Course description
Key facts
-The Centre for Critical Theory and the Department of Cultural Studies comprise one of the largest postgraduate operations within the Arts Faculty, with a population of 40 students in any one year, and providing a vibrant intellectual environment in an organised and informal way.
-The Department also benefits from the input and close collaboration of the Centre for Post-Conflict Cultures and the Institute for Comparative Cultures as well as staff from other Departments within the School of Modern Languages and in Schools and Departments in the Faculties of Arts, and Business, Law and Social Sciences.
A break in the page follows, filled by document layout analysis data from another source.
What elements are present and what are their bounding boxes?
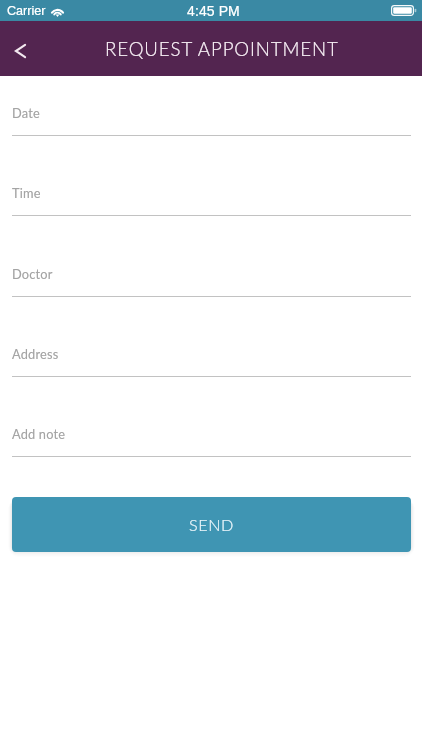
button[interactable]: Back — [0, 21, 46, 76]
staticText: Add note — [12, 426, 66, 441]
staticText: REQUEST APPOINTMENT — [105, 38, 339, 60]
staticText: SEND — [189, 515, 234, 534]
staticText: Address — [12, 346, 59, 361]
staticText: 4:45 PM — [187, 3, 240, 19]
staticText: Doctor — [12, 266, 53, 281]
button[interactable]: Date — [12, 99, 411, 136]
staticText: Date — [12, 105, 40, 120]
button[interactable]: Add note — [12, 420, 411, 457]
staticText: Time — [12, 185, 41, 200]
staticText: Carrier — [7, 4, 46, 18]
button[interactable]: SEND — [12, 497, 411, 552]
button[interactable]: Address — [12, 340, 411, 377]
button[interactable]: Doctor — [12, 260, 411, 297]
button[interactable]: Time — [12, 179, 411, 216]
-The Department is strongly international and offers excellent opportunities for staff, postgraduate students and undergraduate students to benefit from its wide range of international collaborative arrangements.
Course Content
Through two core and two optional modules, as well as your dissertation, this course enables you to draw on a wide variety of critical theories developed in the humanities and social sciences.
To balance the broad theoretical scope of the taught classes, you will have the opportunity to focus on areas of individual interest in your essays and dissertation.
Core modules are Subject and Sign after Freud and Saussure and Social and Political Theories.
Current optional modules on this course include subjects such as:
-Mass Media
-Postcolonialisms
-Technology, Science, Life
-Poststructuralism and Writing
-Critiques of War
You also have the opportunity to choose a module from another of the many relevant MA programmes that run at Nottingham. Modules are typically taken from courses such as:
-Twentieth Century French and Francophone Literatures
-Film Studies
-American Studies
-Landscape and Culture
-Architecture and Critical Theory
-Visual Culture
Please note that all module details are subject to change.
You will be assigned both a personal tutor and dissertation tutor to guide you through your coursework.
Course Structure
You may follow the MA in Critical Theory over 1 year, full-time (October to September) or part-time over 2 to 3 years.
Full-time students take four modules in all - two core modules in the first semester and two optional modules in the second semester, plus a dissertation (worth 60 credits).
Part-time students can complete this course within 24 or 36 months, depending on their circumstances.
The largely seminar-based teaching will allow you to both learn about, and critically engage with, theoretical approaches such as Marxism, the Frankfurt School, Postcolonialism and Poststructuralism.
This is enhanced by a series of lectures taking you, step by step, through the critical tradition that runs from Kant right through to Heidegger and beyond.
Written coursework also encourages the development of the scholarly tools required for doctoral research, and many of our graduates do go on to do PhDs.
All taught modules are assessed by written work of 5,000 words, which are submitted towards the end of the semester in which the module is taught.
The dissertation module is assessed by a written work of up to 20,000 words, and is usually submitted in early September.
There are no examinations. All course work and dissertations are double marked within the School as well as being examined externally.